━━ Exercise material
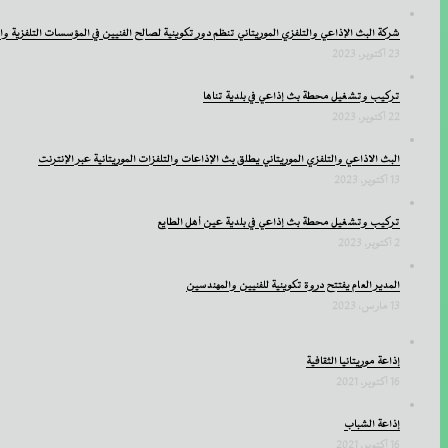
شركة البث الإذاعي والتلفزي الموريتاني تنظم دور تكوينية لصالح الفنيين في المؤسسات التلفزية وا
23 أكتوبر، 2023
تركيب وتشغيل محطة بث إذاعي في بلدية تناها
22 أكتوبر، 2023
البث الاذاعي والتلفزي الموريتاني يطلق بث الإذاعات والتلفزات الموريتانية عبر الإنترنت
13 أكتوبر، 2023
تركيب وتشغيل محطة بث إذاعي في بلدية عين أهل الطايع
2 أكتوبر، 2023
المدير العام يفتتح دروة تكوينية للفنيين والمهندسين
13 مارس، 2023
إذاعة موريتانيا الثقافية
16 أكتوبر، 2021
إذاعة الشباب
16 أكتوبر، 2021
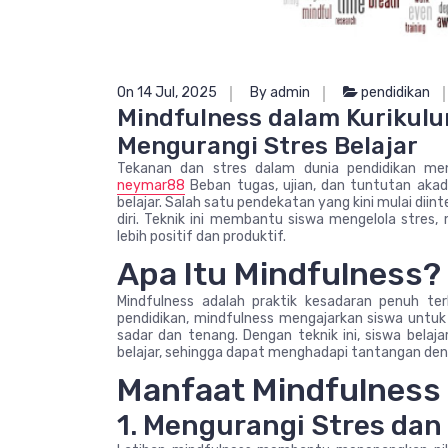
On 14 Jul, 2025
By admin
pendidikan
Mindfulness dalam Kurikulu
Mengurangi Stres Belajar
Tekanan dan stres dalam dunia pendidikan me
neymar88
Beban tugas, ujian, dan tuntutan aka
belajar. Salah satu pendekatan yang kini mulai dii
diri. Teknik ini membantu siswa mengelola stres
lebih positif dan produktif.
Apa Itu Mindfulness?
Mindfulness adalah praktik kesadaran penuh t
pendidikan, mindfulness mengajarkan siswa untuk
sadar dan tenang. Dengan teknik ini, siswa bela
belajar, sehingga dapat menghadapi tantangan deng
Manfaat Mindfulness 
1. Mengurangi Stres da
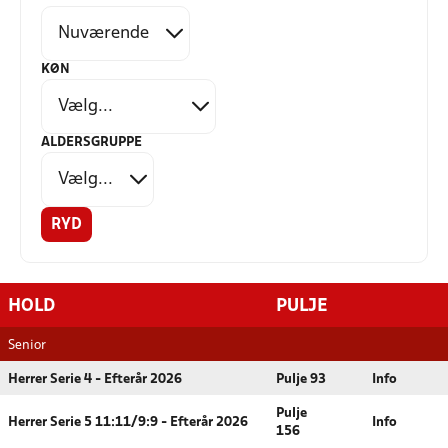
KØN
ALDERSGRUPPE
RYD
HOLD
PULJE
Senior
Herrer Serie 4 - Efterår 2026
Pulje 93
Info
Pulje
Herrer Serie 5 11:11/9:9 - Efterår 2026
Info
156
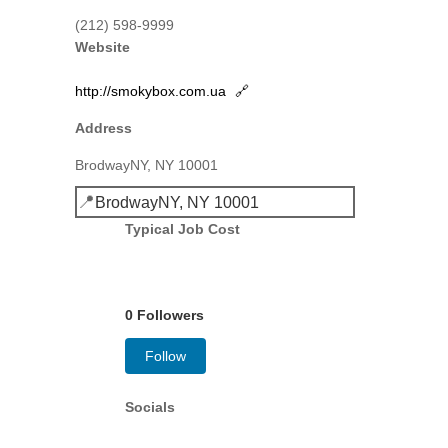
(212) 598-9999
Website
http://smokybox.com.ua
🔗
Address
BrodwayNY, NY 10001
📍
BrodwayNY, NY 10001
Typical Job Cost
0 Followers
Follow
Socials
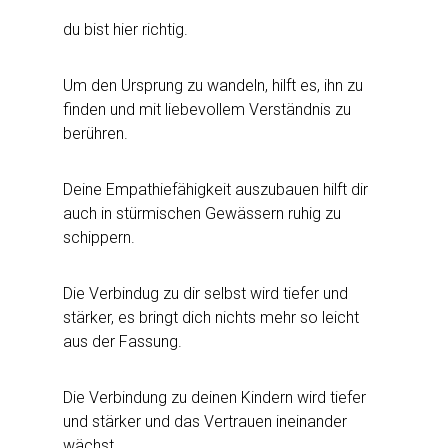
du bist hier richtig.
Um den Ursprung zu wandeln, hilft es, ihn zu
finden und mit liebevollem Verständnis zu
berühren.
Deine Empathiefähigkeit auszubauen hilft dir
auch in stürmischen Gewässern ruhig zu
schippern.
Die Verbindug zu dir selbst wird tiefer und
stärker, es bringt dich nichts mehr so leicht
aus der Fassung.
Die Verbindung zu deinen Kindern wird tiefer
und stärker und das Vertrauen ineinander
wächst.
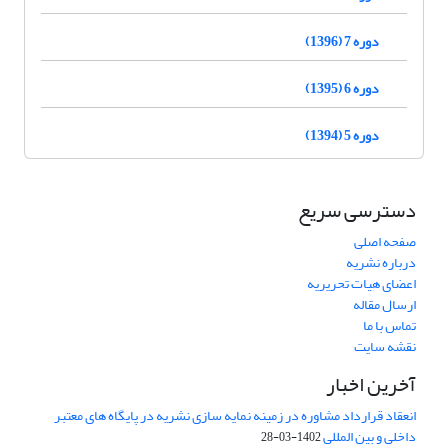
دوره 7 (1396)
دوره 6 (1395)
دوره 5 (1394)
دسترسی سریع
صفحه اصلی
درباره نشریه
اعضای هیات تحریریه
ارسال مقاله
تماس با ما
نقشه سایت
آخرین اخبار
انعقاد قرارداد مشاوره در زمینه نمایه سازی نشریه در پایگاه های معتبر
داخلی و بین المللی
1402-03-28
━━━━
## What is expected
Take the line that holds "Typical Job Cost" as the start and the last line of the data as the end. Copy only those lines exactly, both ends included, except the pictures.

## Exercise solution
Typical Job Cost
0 Followers
Follow
Socials
du bist hier richtig.
Um den Ursprung zu wandeln, hilft es, ihn zu
finden und mit liebevollem Verständnis zu
berühren.
Deine Empathiefähigkeit auszubauen hilft dir
auch in stürmischen Gewässern ruhig zu
schippern.
Die Verbindug zu dir selbst wird tiefer und
stärker, es bringt dich nichts mehr so leicht
aus der Fassung.
Die Verbindung zu deinen Kindern wird tiefer
und stärker und das Vertrauen ineinander
wächst.
دوره 7 (1396)
دوره 6 (1395)
دوره 5 (1394)
دسترسی سریع
صفحه اصلی
درباره نشریه
اعضای هیات تحریریه
ارسال مقاله
تماس با ما
نقشه سایت
آخرین اخبار
انعقاد قرارداد مشاوره در زمینه نمایه سازی نشریه در پایگاه های معتبر
داخلی و بین المللی
1402-03-28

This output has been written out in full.